• **Data for analysis**
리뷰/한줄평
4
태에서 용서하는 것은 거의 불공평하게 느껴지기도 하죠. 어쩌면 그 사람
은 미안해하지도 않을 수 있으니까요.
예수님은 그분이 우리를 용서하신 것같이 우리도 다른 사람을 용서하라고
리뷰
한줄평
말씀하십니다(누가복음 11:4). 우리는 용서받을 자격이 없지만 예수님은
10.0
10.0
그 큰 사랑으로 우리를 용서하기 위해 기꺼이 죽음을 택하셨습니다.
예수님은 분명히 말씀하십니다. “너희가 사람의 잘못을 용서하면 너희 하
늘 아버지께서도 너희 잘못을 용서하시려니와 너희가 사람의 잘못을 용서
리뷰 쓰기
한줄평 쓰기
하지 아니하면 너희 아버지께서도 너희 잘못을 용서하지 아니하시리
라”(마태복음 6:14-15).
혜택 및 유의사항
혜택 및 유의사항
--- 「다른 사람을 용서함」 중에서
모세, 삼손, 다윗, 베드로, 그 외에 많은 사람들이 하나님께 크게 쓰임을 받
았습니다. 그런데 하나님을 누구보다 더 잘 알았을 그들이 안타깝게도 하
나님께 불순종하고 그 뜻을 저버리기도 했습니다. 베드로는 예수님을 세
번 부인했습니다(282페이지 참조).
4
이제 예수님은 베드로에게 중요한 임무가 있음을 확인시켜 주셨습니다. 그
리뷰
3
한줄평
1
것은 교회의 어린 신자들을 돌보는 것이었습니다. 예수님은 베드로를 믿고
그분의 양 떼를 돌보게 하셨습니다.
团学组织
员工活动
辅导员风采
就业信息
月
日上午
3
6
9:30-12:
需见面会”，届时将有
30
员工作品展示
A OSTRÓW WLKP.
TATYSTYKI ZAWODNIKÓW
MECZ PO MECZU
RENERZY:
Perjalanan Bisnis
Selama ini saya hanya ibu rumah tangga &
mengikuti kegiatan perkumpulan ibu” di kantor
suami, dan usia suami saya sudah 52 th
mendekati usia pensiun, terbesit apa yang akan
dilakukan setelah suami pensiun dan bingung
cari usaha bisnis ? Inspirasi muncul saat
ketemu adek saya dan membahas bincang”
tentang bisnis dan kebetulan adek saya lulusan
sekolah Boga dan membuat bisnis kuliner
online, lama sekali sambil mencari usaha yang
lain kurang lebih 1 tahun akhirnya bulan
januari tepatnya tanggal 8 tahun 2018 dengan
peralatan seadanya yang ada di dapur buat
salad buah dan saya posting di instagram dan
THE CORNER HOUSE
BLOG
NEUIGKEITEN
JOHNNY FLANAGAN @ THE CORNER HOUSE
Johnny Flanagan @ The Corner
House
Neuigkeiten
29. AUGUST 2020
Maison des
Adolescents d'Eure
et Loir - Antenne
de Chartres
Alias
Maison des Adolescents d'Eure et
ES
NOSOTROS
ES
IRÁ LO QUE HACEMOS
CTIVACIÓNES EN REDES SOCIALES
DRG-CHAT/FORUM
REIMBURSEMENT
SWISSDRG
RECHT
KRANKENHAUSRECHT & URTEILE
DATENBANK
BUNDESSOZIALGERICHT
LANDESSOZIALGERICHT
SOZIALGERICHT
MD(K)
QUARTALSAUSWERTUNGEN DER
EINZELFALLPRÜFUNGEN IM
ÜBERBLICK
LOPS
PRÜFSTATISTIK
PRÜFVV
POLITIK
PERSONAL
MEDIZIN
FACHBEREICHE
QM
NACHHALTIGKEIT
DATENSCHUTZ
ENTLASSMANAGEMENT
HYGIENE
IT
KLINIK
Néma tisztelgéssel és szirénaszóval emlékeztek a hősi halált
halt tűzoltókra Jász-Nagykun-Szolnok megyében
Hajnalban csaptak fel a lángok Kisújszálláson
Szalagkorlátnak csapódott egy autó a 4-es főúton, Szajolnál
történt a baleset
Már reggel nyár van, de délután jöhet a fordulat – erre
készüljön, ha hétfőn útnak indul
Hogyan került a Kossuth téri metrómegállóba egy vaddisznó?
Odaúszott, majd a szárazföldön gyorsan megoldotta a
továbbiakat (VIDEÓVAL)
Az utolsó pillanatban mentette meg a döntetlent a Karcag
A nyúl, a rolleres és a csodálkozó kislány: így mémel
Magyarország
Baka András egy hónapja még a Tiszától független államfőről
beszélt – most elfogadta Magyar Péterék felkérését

• **Exercise goal**
The required output is every line above that contains the string "말씀하십니다".

• **Solution**
말씀하십니다(누가복음 11:4). 우리는 용서받을 자격이 없지만 예수님은
예수님은 분명히 말씀하십니다. “너희가 사람의 잘못을 용서하면 너희 하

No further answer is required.